In July 2013, “L’Associació de Municipis per la Independència” (Association of Municipalities for Independence ) –AMI-, which includes nearly 700 municipalities, 80% of all of Catalonia, approved following the path taken by Catalunya Diu Prou (Catalonia says enough), and asked all its municipalities to pay their taxes to the Tax Catalan Office this year.

==Report by the difficulty of Catalans vote in elections abroad 25-N==
Catalunya Diu Prou (Catalonia says it is enough) allow to all Catalans living abroad, the opportunity to make a complaint against the collective responsibility that prevented thousands of people from abroad to vote in Catalan elections of 25 November 2012. It may be a crime of discrimination, "because there has been a systematic denial of the vote by Spanish embassies and consulates, based on difficulty and the impossibility of obtaining the documentation to the catalans. A total of 150,346 voters living abroad could not vote, according to the statement, and only 5% of the applicants were able to overcome the process and exercise their right to vote. Which is systematic neglect to consider the possibility that you are committing a crime election. Together with the web world “Catalans al Món” (Catalans in the world), were collected about 40 complaints and more than 450 emails reporting the difficulties that Catalan from outside Catalonia, had to vote. All this material were presented in The Court.

==Complaint for incitement to hatred and violence against Catalonia==
Action: Catalonia says enough presented a complaint against Colonel in the reserve, Francisco Alamán Castro, who threatened military intervention against Catalonia, and incited violence against the sovereignty, despising the rule of law and democracy. The complaint was filed by "threats, sedition and advocacy of genocide, among other crimes."

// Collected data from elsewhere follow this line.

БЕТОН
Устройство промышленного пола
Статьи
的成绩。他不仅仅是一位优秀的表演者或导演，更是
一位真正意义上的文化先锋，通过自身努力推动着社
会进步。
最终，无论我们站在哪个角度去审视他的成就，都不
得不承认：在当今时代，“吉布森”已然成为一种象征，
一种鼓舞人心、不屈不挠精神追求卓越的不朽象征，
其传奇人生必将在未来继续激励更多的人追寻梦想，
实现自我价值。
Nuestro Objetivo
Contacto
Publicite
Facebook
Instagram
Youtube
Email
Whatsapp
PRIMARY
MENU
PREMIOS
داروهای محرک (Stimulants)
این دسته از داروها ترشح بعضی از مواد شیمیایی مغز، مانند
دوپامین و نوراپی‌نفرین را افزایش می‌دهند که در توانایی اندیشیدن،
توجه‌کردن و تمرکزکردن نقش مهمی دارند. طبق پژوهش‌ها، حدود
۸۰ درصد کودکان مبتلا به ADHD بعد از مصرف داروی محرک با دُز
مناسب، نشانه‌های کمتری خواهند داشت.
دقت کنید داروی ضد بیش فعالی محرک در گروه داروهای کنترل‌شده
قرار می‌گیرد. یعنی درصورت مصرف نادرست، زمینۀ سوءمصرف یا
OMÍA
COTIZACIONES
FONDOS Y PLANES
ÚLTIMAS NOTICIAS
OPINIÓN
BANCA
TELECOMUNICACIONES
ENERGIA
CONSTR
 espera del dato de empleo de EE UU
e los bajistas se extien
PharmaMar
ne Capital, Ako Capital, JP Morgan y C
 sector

The Court in Catalonia accepted the prosecution claim, but after The Spanish Court decided archiving it, arguing freedom of expression and speech comparing the violence to the right to expressa he wish of self-determinations of Catalonià citizens.

They also give legal advice to persons that have been fined or arrested for carrying or exhibiting independence flags inside sports stadiums.

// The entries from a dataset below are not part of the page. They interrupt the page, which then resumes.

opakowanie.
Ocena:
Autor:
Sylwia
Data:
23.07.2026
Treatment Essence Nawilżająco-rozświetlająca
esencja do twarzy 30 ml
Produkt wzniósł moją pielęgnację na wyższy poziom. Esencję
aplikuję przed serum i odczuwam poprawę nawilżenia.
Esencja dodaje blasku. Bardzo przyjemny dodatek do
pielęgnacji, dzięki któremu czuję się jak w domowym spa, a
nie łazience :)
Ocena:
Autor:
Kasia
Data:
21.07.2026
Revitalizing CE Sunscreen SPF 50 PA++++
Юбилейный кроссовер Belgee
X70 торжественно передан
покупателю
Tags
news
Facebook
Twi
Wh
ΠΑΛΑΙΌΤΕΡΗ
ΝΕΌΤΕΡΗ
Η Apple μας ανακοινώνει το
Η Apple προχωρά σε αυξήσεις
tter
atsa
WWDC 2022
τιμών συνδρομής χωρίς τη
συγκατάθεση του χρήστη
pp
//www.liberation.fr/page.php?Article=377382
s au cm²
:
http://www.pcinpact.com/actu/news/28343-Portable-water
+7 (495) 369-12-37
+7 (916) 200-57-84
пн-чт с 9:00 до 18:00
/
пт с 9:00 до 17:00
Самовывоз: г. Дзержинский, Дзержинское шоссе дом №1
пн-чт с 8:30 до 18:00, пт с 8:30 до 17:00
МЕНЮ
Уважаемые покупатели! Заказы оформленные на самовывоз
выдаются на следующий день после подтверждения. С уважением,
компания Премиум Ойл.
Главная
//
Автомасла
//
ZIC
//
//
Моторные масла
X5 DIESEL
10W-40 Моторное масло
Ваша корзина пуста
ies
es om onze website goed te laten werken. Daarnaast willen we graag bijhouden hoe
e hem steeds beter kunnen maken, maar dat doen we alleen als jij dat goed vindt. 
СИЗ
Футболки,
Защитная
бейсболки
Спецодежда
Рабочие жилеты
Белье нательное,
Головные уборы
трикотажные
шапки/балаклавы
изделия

==Legal advice to the participants in the campaign against tolls on motorways(#novullpagar)==
The grievance involved in Catalonia are that we paid tolls on motorways, while in the rest of the state are almost nonexistent, led a movement to refusal to pay, a campaign with the name #novullpagar (I don’t want to pay)

When the campaign started Catalunya Diu Prou (Catalonia Says Enough), made available to the participants in the campaign legal advice. We produce different legal reports, which were echoed in the press, and we also created more than thirty legal documents that can be downloaded from our website for the people who receive sanctions for their participation in the campaign. We have also answered some 8,000 emails related to the issue, and manage thousands of files affected by the sanctions.

Also the two principals associations of Cayalunya Diu Prou (Catalonia Says Enough), Ara o Mai (Now or Never) and CADCI, signed a collective document in The Catalan Parliament with the parties that supported the campaign.